> Saved entries
•••

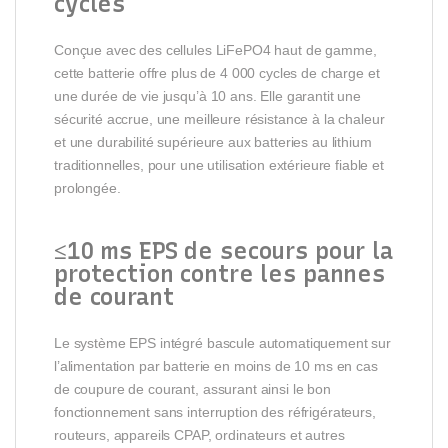
cycles
Conçue avec des cellules LiFePO4 haut de gamme,
cette batterie offre plus de 4 000 cycles de charge et
une durée de vie jusqu’à 10 ans. Elle garantit une
sécurité accrue, une meilleure résistance à la chaleur
et une durabilité supérieure aux batteries au lithium
traditionnelles, pour une utilisation extérieure fiable et
prolongée.
≤10 ms EPS de secours pour la
protection contre les pannes
de courant
Le système EPS intégré bascule automatiquement sur
l’alimentation par batterie en moins de 10 ms en cas
de coupure de courant, assurant ainsi le bon
fonctionnement sans interruption des réfrigérateurs,
routeurs, appareils CPAP, ordinateurs et autres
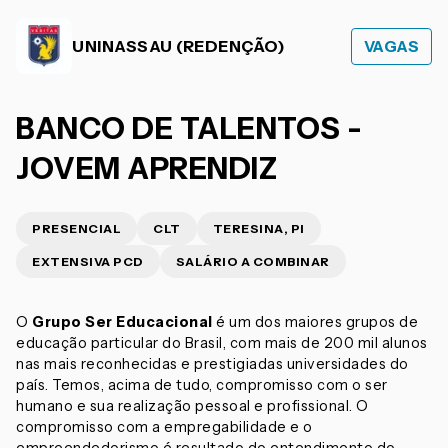
UNINASSAU (REDENÇÃO)
VAGAS
BANCO DE TALENTOS -
JOVEM APRENDIZ
PRESENCIAL
CLT
TERESINA, PI
EXTENSIVA PCD
SALÁRIO A COMBINAR
O
Grupo Ser Educacional
é um dos maiores grupos de
educação particular do Brasil, com mais de 200 mil alunos
nas mais reconhecidas e prestigiadas universidades do
país. Temos, acima de tudo, compromisso com o ser
humano e sua realização pessoal e profissional. O
compromisso com a empregabilidade e o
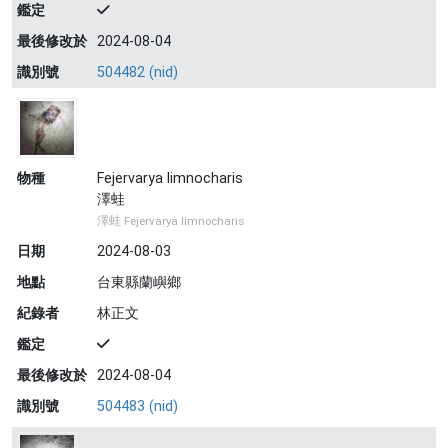
鑑定
最後修改於
2024-08-04
識別號
504482 (nid)
物種
Fejervarya limnocharis
澤蛙
澤蛙 Fejervarya limnocharis
日期
2024-08-03
地點
台東縣蘭嶼鄉
紀錄者
林正文
鑑定
最後修改於
2024-08-04
識別號
504483 (nid)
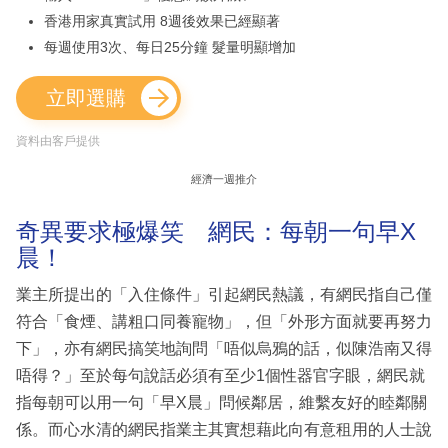
香港用家真實試用 8週後效果已經顯著
每週使用3次、每日25分鐘 髮量明顯增加
立即選購
資料由客戶提供
經濟一週推介
奇異要求極爆笑 網民：每朝一句早X
晨！
業主所提出的「入住條件」引起網民熱議，有網民指自己僅
符合「食煙、講粗口同養寵物」，但「外形方面就要再努力
下」，亦有網民搞笑地詢問「唔似烏鴉的話，似陳浩南又得
唔得？」至於每句說話必須有至少1個性器官字眼，網民就
指每朝可以用一句「早X晨」問候鄰居，維繫友好的睦鄰關
係。而心水清的網民指業主其實想藉此向有意租用的人士說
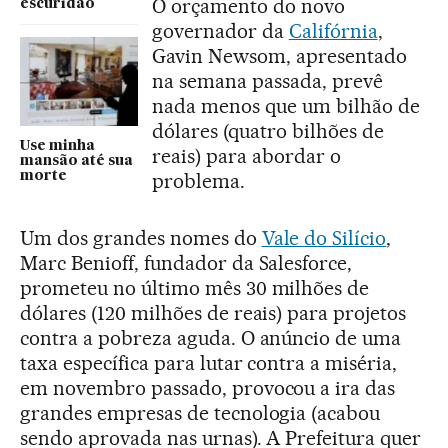
O orçamento do novo
escuridão
governador da
Califórnia
,
Gavin Newsom, apresentado
na semana passada, prevê
nada menos que um bilhão de
dólares (quatro bilhões de
Use minha
reais) para abordar o
mansão até sua
morte
problema.
Um dos grandes nomes do
Vale do Silício
,
Marc Benioff, fundador da Salesforce,
prometeu no último mês 30 milhões de
dólares (120 milhões de reais) para projetos
contra a pobreza aguda. O anúncio de uma
taxa específica para lutar contra a miséria,
em novembro passado, provocou a ira das
grandes empresas de tecnologia (acabou
sendo aprovada nas urnas). A Prefeitura quer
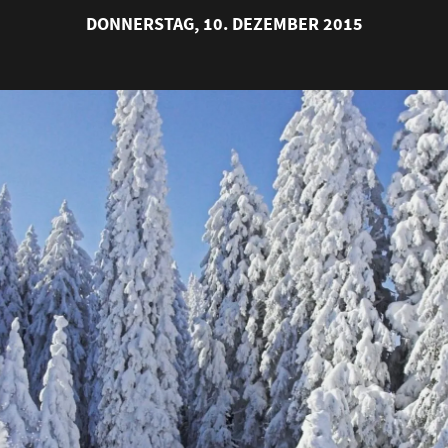
DONNERSTAG, 10. DEZEMBER 2015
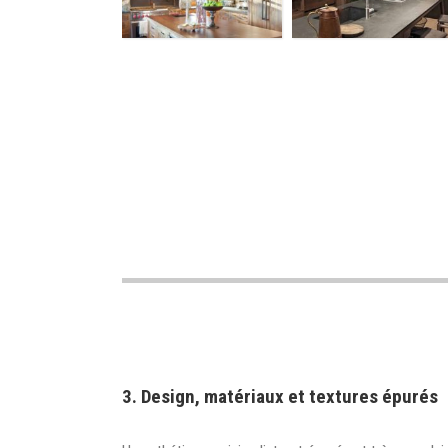
3. Design, matériaux et textures épurés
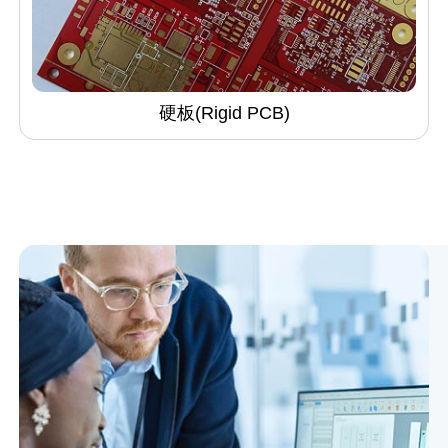
硬板(Rigid PCB)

•••

> Required action
Would you transcribe each of the entries exactly, skipping the pictures?

> Task output
cycles
Conçue avec des cellules LiFePO4 haut de gamme,
cette batterie offre plus de 4 000 cycles de charge et
une durée de vie jusqu’à 10 ans. Elle garantit une
sécurité accrue, une meilleure résistance à la chaleur
et une durabilité supérieure aux batteries au lithium
traditionnelles, pour une utilisation extérieure fiable et
prolongée.
≤10 ms EPS de secours pour la
protection contre les pannes
de courant
Le système EPS intégré bascule automatiquement sur
l’alimentation par batterie en moins de 10 ms en cas
de coupure de courant, assurant ainsi le bon
fonctionnement sans interruption des réfrigérateurs,
routeurs, appareils CPAP, ordinateurs et autres
UNINASSAU (REDENÇÃO)
VAGAS
BANCO DE TALENTOS -
JOVEM APRENDIZ
PRESENCIAL
CLT
TERESINA, PI
EXTENSIVA PCD
SALÁRIO A COMBINAR
O
Grupo Ser Educacional
é um dos maiores grupos de
educação particular do Brasil, com mais de 200 mil alunos
nas mais reconhecidas e prestigiadas universidades do
país. Temos, acima de tudo, compromisso com o ser
humano e sua realização pessoal e profissional. O
compromisso com a empregabilidade e o
鑑定
最後修改於
2024-08-04
識別號
504482 (nid)
物種
Fejervarya limnocharis
澤蛙
澤蛙 Fejervarya limnocharis
日期
2024-08-03
地點
台東縣蘭嶼鄉
紀錄者
林正文
鑑定
最後修改於
2024-08-04
識別號
504483 (nid)
香港用家真實試用 8週後效果已經顯著
每週使用3次、每日25分鐘 髮量明顯增加
立即選購
資料由客戶提供
經濟一週推介
奇異要求極爆笑 網民：每朝一句早X
晨！
業主所提出的「入住條件」引起網民熱議，有網民指自己僅
符合「食煙、講粗口同養寵物」，但「外形方面就要再努力
下」，亦有網民搞笑地詢問「唔似烏鴉的話，似陳浩南又得
唔得？」至於每句說話必須有至少1個性器官字眼，網民就
指每朝可以用一句「早X晨」問候鄰居，維繫友好的睦鄰關
係。而心水清的網民指業主其實想藉此向有意租用的人士說
O orçamento do novo
escuridão
governador da
Califórnia
,
Gavin Newsom, apresentado
na semana passada, prevê
nada menos que um bilhão de
dólares (quatro bilhões de
Use minha
reais) para abordar o
mansão até sua
morte
problema.
Um dos grandes nomes do
Vale do Silício
,
Marc Benioff, fundador da Salesforce,
prometeu no último mês 30 milhões de
dólares (120 milhões de reais) para projetos
contra a pobreza aguda. O anúncio de uma
taxa específica para lutar contra a miséria,
em novembro passado, provocou a ira das
grandes empresas de tecnologia (acabou
sendo aprovada nas urnas). A Prefeitura quer
DONNERSTAG, 10. DEZEMBER 2015
3. Design, matériaux et textures épurés
硬板(Rigid PCB)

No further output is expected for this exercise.